GOP senators who flip on Trump might be few at first. But already there are signs of pressure building behind the dam. In fact, several senators have bucked Trump on key issues, most prominently funding for his half-baked border wall and a national emergency declaration, but also a report on the murder of Saudi journalist Jamal Khashoggi, Saudi Arabia’s war in Yemen, and Syria and Afghan policy.
The Monty Hall problem is a brainteaser that illustrates how the odds of “guessing” correctly between two options improve significantly when the contestant learns new information partway through the game. Sometimes, the new information changes the odds in a way that is surprising or even counter-intuitive. Like contestants on Let’s Make A Deal, GOP senators can’t know with certainty which choice — protect Trump at all costs, or throw him overboard if things get bad enough — will turn out to be the correct political judgment. But the addition of devastating evidence of Trump’s criminality and abuse of power just might change the odds in a way even veteran political observers don’t anticipate.
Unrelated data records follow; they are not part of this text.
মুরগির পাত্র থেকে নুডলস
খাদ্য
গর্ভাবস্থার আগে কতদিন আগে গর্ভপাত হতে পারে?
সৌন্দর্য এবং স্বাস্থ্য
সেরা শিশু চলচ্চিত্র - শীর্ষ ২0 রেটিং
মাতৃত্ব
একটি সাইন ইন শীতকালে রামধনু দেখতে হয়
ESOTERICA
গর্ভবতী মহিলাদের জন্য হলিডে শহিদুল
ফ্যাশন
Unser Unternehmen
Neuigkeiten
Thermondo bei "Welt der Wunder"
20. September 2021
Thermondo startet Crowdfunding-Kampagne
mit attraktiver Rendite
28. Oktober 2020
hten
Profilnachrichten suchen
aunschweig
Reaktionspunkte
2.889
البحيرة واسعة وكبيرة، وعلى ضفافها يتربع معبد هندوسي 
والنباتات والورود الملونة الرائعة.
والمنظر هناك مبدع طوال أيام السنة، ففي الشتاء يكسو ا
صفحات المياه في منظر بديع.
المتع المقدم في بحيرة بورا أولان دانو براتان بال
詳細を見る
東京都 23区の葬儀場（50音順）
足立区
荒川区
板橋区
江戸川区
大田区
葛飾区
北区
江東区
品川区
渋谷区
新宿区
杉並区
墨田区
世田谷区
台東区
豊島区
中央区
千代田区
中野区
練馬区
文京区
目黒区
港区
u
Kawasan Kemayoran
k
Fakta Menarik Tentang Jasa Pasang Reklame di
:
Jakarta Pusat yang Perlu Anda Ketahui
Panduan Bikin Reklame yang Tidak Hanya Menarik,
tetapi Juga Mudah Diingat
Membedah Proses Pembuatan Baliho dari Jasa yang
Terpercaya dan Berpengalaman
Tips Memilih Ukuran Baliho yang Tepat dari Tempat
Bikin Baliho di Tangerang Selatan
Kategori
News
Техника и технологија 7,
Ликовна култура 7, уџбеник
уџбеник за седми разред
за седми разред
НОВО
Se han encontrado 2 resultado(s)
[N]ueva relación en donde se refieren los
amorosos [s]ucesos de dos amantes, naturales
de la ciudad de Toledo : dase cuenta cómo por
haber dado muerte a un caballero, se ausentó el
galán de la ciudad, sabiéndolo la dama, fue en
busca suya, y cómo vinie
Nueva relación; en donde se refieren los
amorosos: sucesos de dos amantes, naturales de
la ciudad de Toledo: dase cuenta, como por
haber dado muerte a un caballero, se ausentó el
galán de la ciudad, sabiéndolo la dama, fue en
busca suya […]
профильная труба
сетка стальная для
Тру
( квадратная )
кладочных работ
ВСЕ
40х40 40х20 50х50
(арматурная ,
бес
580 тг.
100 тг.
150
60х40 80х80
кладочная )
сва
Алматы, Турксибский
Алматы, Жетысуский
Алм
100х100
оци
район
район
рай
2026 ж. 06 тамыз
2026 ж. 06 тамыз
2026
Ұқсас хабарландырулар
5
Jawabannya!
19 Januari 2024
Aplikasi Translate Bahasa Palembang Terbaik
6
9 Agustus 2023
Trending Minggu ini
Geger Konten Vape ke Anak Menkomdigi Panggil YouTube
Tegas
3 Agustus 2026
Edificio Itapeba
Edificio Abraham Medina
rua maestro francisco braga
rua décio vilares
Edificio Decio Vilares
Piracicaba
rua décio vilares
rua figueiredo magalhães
Those who discount the possibility of Trump’s expulsion from office compare the current era to Watergate. If Richard Nixon had enjoyed Fox News and today’s hyper-polarized electorate, they argue, he would have survived. That’s probably true, but it misses a key point: Trump’s criminal conduct is far worse than Nixon’s, in both scope and impact. The American people will be the ultimate judges of that, but when the time comes, Republican senators would do well to consider how revelations of Trump’s crimes affect the odds they’ll guess right.
To be sure, evidence of Trump’s brazen self-dealing and obstruction of justice will test Republican senators’ commitment to putting their own naked political interests ahead of the rule of law. But among GOP senators who still care about U. S. national security, revelations that lay bare the extent of Trump’s outright betrayal of American national interests may well be the sins that spark his political collapse.
In arguing with Marilyn vos Savant, the mathematician Erdős long refused to accept he was wrong. Only when confronted with hard evidence from a computer simulation did he acknowledge the reality staring him in the face.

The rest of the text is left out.